Meglio chiarirlo subito: Gesù non è il protagonista di questo nuovo romanzo di J.M. Coetzee, o perlomeno non direttamente.
Come già nel precedente romanzo dello stesso autore, L'infanzia di Gesù, il bambino che ritroviamo ora in età scolare si chiama David, mentre Simon ed Ines sono i suoi genitori o, meglio, i suoi tutori poichè David non è nato dalla loro unione: 'Ma io sono nato dalla pancia di Ines?'
Tuttavia, credo che proprio nel titolo, in particolar modo nel riferimento al nome di Gesù, sia la chiave di lettura di questo romanzo che definire sibillino sarebbe poco: se si leggesse d'un fiato, senza ragionare, senza soffermarsi sui dialoghi cercando di scovare possibili allusioni, questo libro potrebbe deludere tante aspettative.
E probabilmente se non fosse stato scritto da Coetzee, premio Nobel per la letteratura nel 2003, sarebbe passato inosservato e pochi avrebbero tentato lo sforzo mentale necessario per cogliere un messaggio, un significato più profondo tra le pagine del libro.
Ammesso che esso esista, poichè nessuno potrà confermare se esatta o meno la personale interpretazione che ciascun lettore potrà costruirsi (se non l'autore che dubito, però, potrà mai intervenire in soccorso).
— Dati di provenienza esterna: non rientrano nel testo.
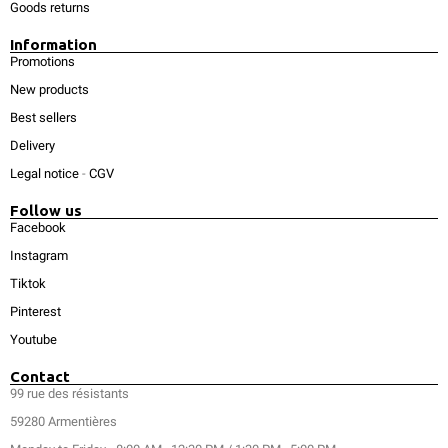
Goods returns
Information
Promotions
New products
Best sellers
Delivery
Legal notice
-
CGV
Follow us
Facebook
Instagram
Tiktok
Pinterest
Youtube
Contact
99 rue des résistants
59280 Armentières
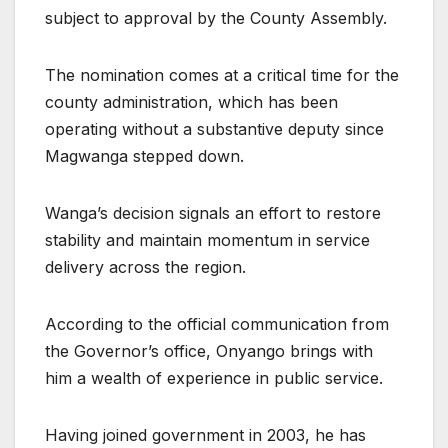
subject to approval by the County Assembly.
The nomination comes at a critical time for the
county administration, which has been
operating without a substantive deputy since
Magwanga stepped down.
Wanga’s decision signals an effort to restore
stability and maintain momentum in service
delivery across the region.
According to the official communication from
the Governor’s office, Onyango brings with
him a wealth of experience in public service.
Having joined government in 2003, he has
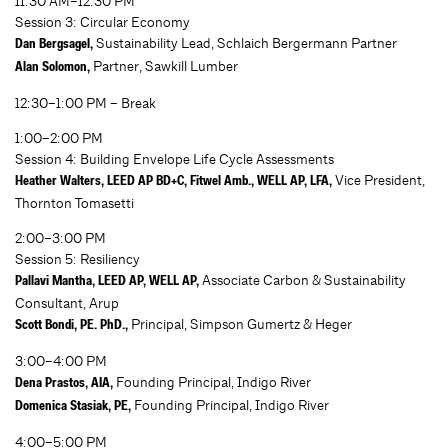
11:30 AM–12:30 PM
Session 3: Circular Economy
Sustainability Lead, Schlaich Bergermann Partner
Dan Bergsagel,
Partner, Sawkill Lumber
Alan Solomon,
12:30–1:00 PM – Break
1:00–2:00 PM
Session 4: Building Envelope Life Cycle Assessments
Vice President,
Heather Walters, LEED AP BD+C, Fitwel Amb., WELL AP, LFA,
Thornton Tomasetti
2:00–3:00 PM
Session 5: Resiliency
Associate Carbon & Sustainability
Pallavi Mantha, LEED AP, WELL AP,
Consultant, Arup
Principal, Simpson Gumertz & Heger
Scott Bondi, PE. PhD.,
3:00–4:00 PM
Founding Principal, Indigo River
Dena Prastos, AIA,
Founding Principal, Indigo River
Domenica Stasiak, PE,
4:00–5:00 PM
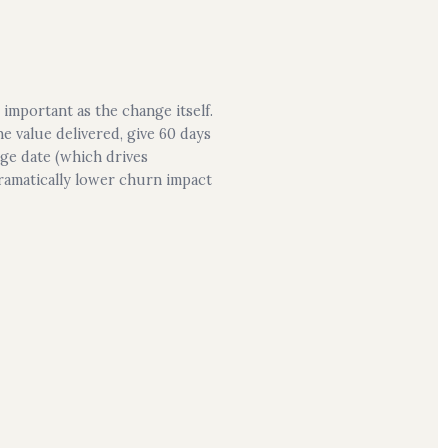
important as the change itself.
e value delivered, give 60 days
nge date (which drives
ramatically lower churn impact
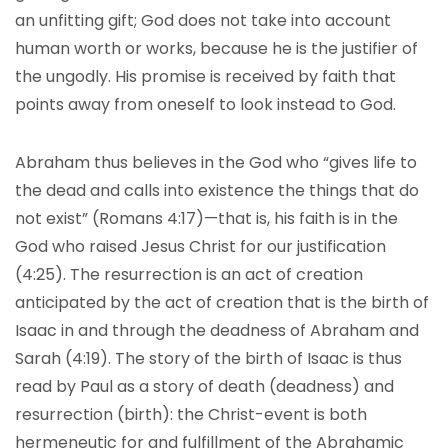
an unfitting gift; God does not take into account
human worth or works, because he is the justifier of
the ungodly. His promise is received by faith that
points away from oneself to look instead to God.
Abraham thus believes in the God who “gives life to
the dead and calls into existence the things that do
not exist” (Romans 4:17)—that is, his faith is in the
God who raised Jesus Christ for our justification
(4:25). The resurrection is an act of creation
anticipated by the act of creation that is the birth of
Isaac in and through the deadness of Abraham and
Sarah (4:19). The story of the birth of Isaac is thus
read by Paul as a story of death (deadness) and
resurrection (birth): the Christ-event is both
hermeneutic for and fulfillment of the Abrahamic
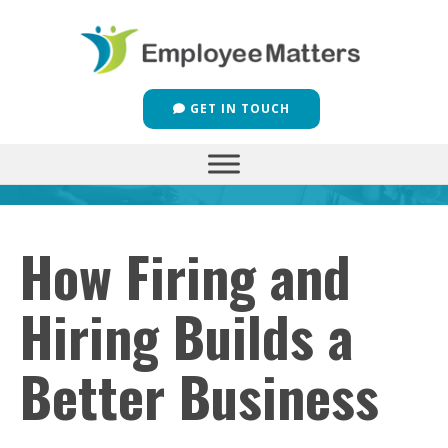
GET IN TOUCH
How Firing and
Hiring Builds a
Better Business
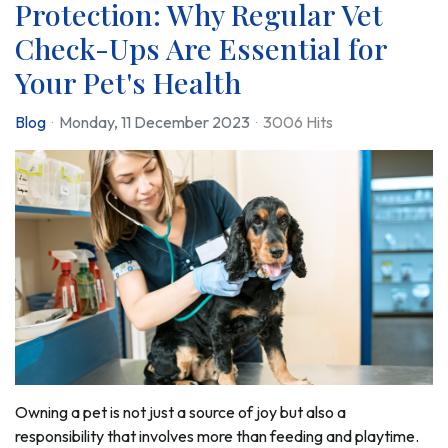
Protection: Why Regular Vet
Check-Ups Are Essential for
Your Pet's Health
Blog
Monday, 11 December 2023
3006 Hits
Owning a pet is not just a source of joy but also a
responsibility that involves more than feeding and playtime.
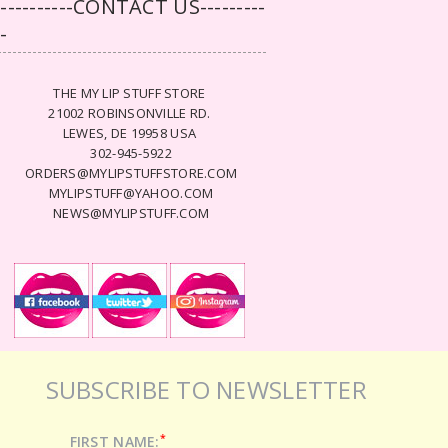
-----------CONTACT US---------
--
THE MY LIP STUFF STORE
21002 ROBINSONVILLE RD.
LEWES, DE 19958 USA
302-945-5922
ORDERS@MYLIPSTUFFSTORE.COM
MYLIPSTUFF@YAHOO.COM
NEWS@MYLIPSTUFF.COM
SUBSCRIBE TO NEWSLETTER
*
FIRST NAME:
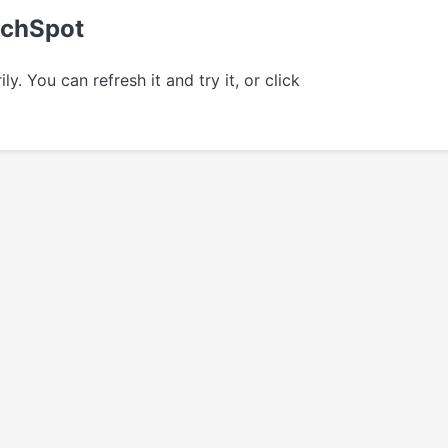
echSpot
 You can refresh it and try it, or click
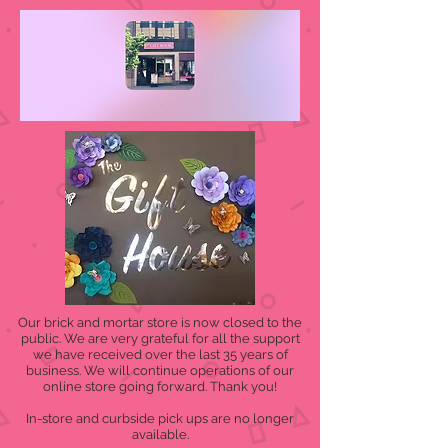
Our brick and mortar store is now closed to the
public. We are very grateful for all the support
we have received over the last 35 years of
business. We will continue operations of our
online store going forward. Thank you!
In-store and curbside pick ups are no longer
available.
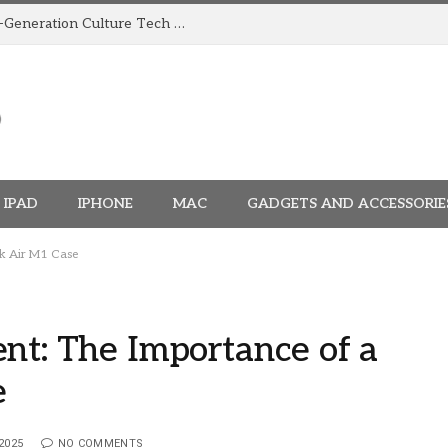
How TRIGGR Is Building India’s Next-Generation Culture Tech Brand
IPAD
IPHONE
MAC
GADGETS AND ACCESSORIE
ok Air M1 Case
nt: The Importance of a
e
2025
NO COMMENTS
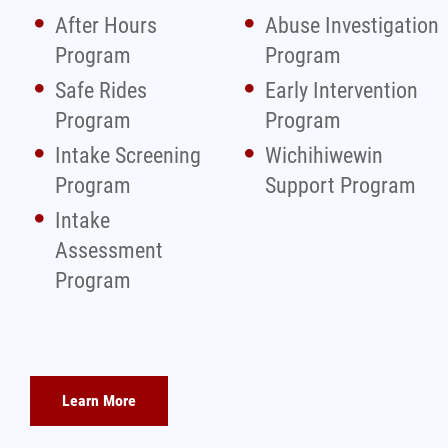
After Hours
Abuse Investigation
Program
Program
Safe Rides
Early Intervention
Program
Program
Intake Screening
Wichihiwewin
Program
Support Program
Intake
Assessment
Program
Learn More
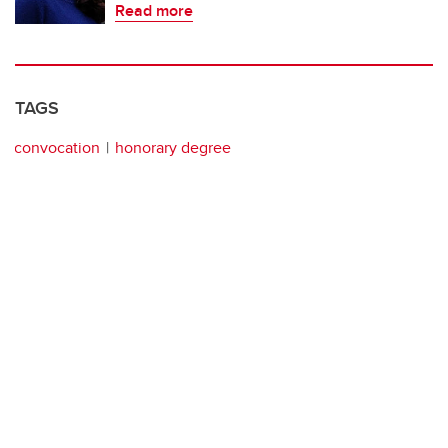
Read more
TAGS
convocation
honorary degree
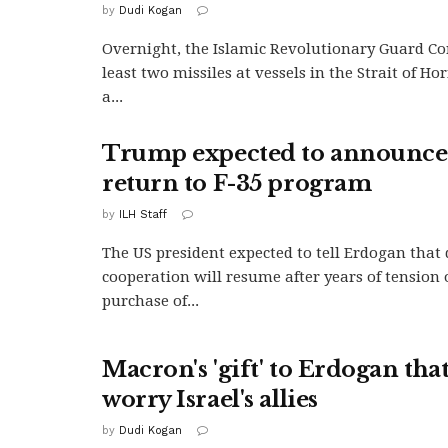
by
Dudi Kogan
Overnight, the Islamic Revolutionary Guard Cor
least two missiles at vessels in the Strait of Ho
a...
Trump expected to announce
return to F-35 program
by
ILH Staff
The US president expected to tell Erdogan that
cooperation will resume after years of tension
purchase of...
Macron's 'gift' to Erdogan that
worry Israel's allies
by
Dudi Kogan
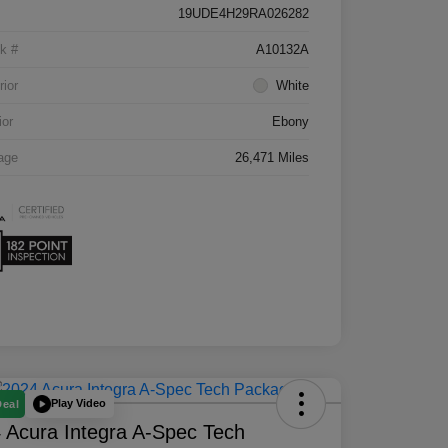
19UDE4H29RA026282
k #
A10132A
rior
White
ior
Ebony
age
26,471 Miles
Play Video
Deal
 Acura Integra A-Spec Tech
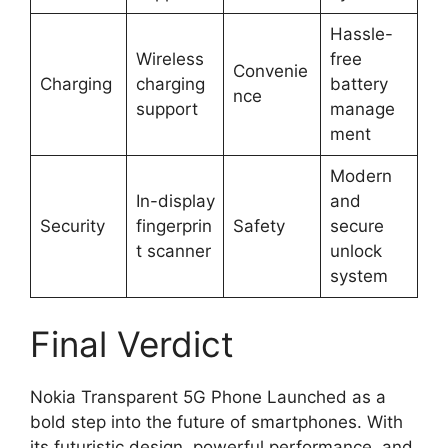
Hassle-
Wireless
free
Convenie
Charging
charging
battery
nce
support
manage
ment
Modern
In-display
and
Security
fingerprin
Safety
secure
t scanner
unlock
system
Final Verdict
Nokia Transparent 5G Phone Launched as a
bold step into the future of smartphones. With
its futuristic design, powerful performance, and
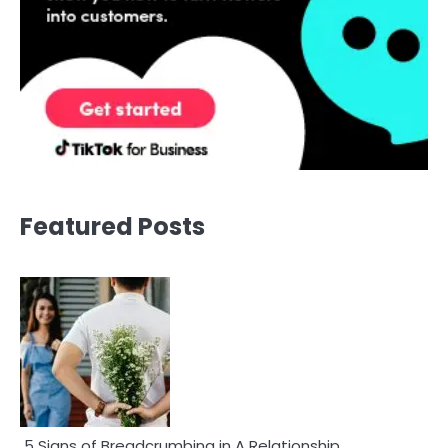
Featured Posts
5 Signs of Breadcrumbing in A Relationship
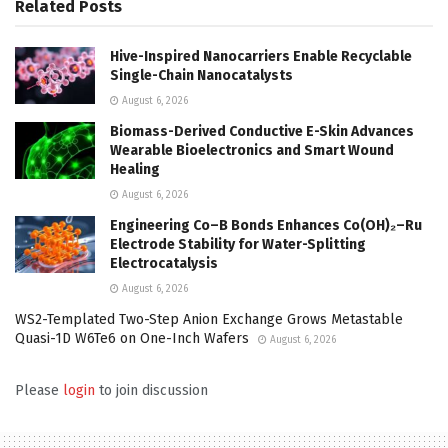
Related
Posts
Hive-Inspired Nanocarriers Enable Recyclable
Single-Chain Nanocatalysts
August 6, 2026
Biomass-Derived Conductive E-Skin Advances
Wearable Bioelectronics and Smart Wound
Healing
August 6, 2026
Engineering Co–B Bonds Enhances Co(OH)₂–Ru
Electrode Stability for Water-Splitting
Electrocatalysis
August 6, 2026
WS2-Templated Two-Step Anion Exchange Grows Metastable
Quasi-1D W6Te6 on One-Inch Wafers
August 6, 2026
Please
login
to join discussion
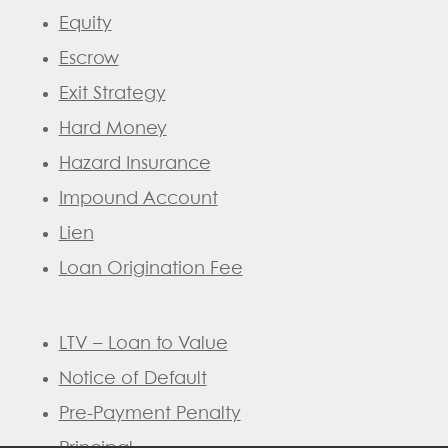
Equity
Escrow
Exit Strategy
Hard Money
Hazard Insurance
Impound Account
Lien
Loan Origination Fee
LTV – Loan to Value
Notice of Default
Pre-Payment Penalty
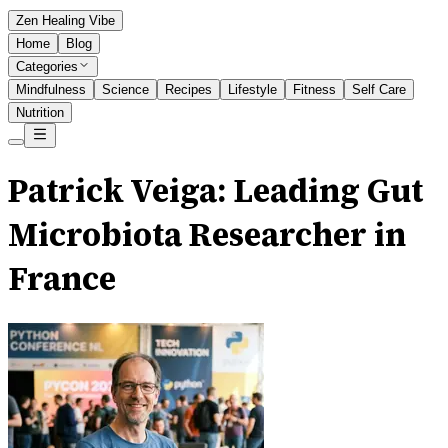
Zen Healing Vibe
Home
Blog
Categories
Mindfulness
Science
Recipes
Lifestyle
Fitness
Self Care
Nutrition
Patrick Veiga: Leading Gut
Microbiota Researcher in
France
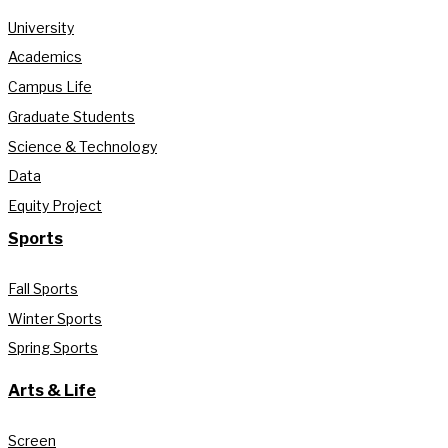
University
Academics
Campus Life
Graduate Students
Science & Technology
Data
Equity Project
Sports
Fall Sports
Winter Sports
Spring Sports
Arts & Life
Screen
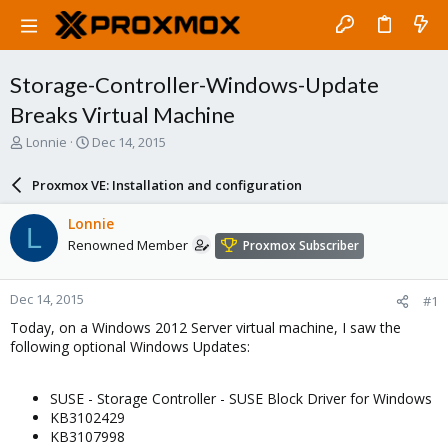
Storage-Controller-Windows-Update
Breaks Virtual Machine
T
S
Lonnie
Dec 14, 2015
h
t
r
a
Proxmox VE: Installation and configuration
e
r
a
t
Lonnie
L
d
d
Renowned Member
Proxmox Subscriber
s
a
t
t
a
e
Dec 14, 2015
#1
r
t
Today, on a Windows 2012 Server virtual machine, I saw the
e
following optional Windows Updates:
r
SUSE - Storage Controller - SUSE Block Driver for Windows
KB3102429
KB3107998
A coloro che decidessero di intraprendere questa lettura suggerisco, quindi, di non lasciarsi sopraffare dalla sensazione di smarrimento, confusione e incertezza che vi attanaglierà dalla prima pagina sino all'ultima: a fronte di uno stile di scrittura essenziale, ridotto ai minimi termini ma assolutamente limpido, pulito, si percepisce sin da subito e quasi a contrasto la presenza, seppur sfuggevole, di un contenuto rilevante e di maggior spessore, mascherato da allegorie la cui esegesi è comunque soggettiva e non sempre immediata.
In quest'ottica, allora, la lettura del romanzo di Coetzee può risultare più interessante.
Personalmente, come accennato prima, ritengo fondamentale il suggerimento presente nel titolo, ossia il binomo Gesù-David che aleggia per tutto il romanzo.
D'altro canto, afferma Simon a proposito del piccolo David: 'i nomi non sono importanti, sono semplicemente una comodità, proprio come i numeri sono una comodità. Non c'è nulla di misterioso. Il ragazzo di cui stiamo parlando potrebbe anche chiamarsi sessantasei ed io novantanove. Sessantasei e novantanove avrebbero funzionato altrettanto bene, come David e Simon, una volta che ci fossimo abituati. Non ho mai capito perchè il bambino che ora chiamo David trovi i nomi tanto importanti, il suo nome in particolare'.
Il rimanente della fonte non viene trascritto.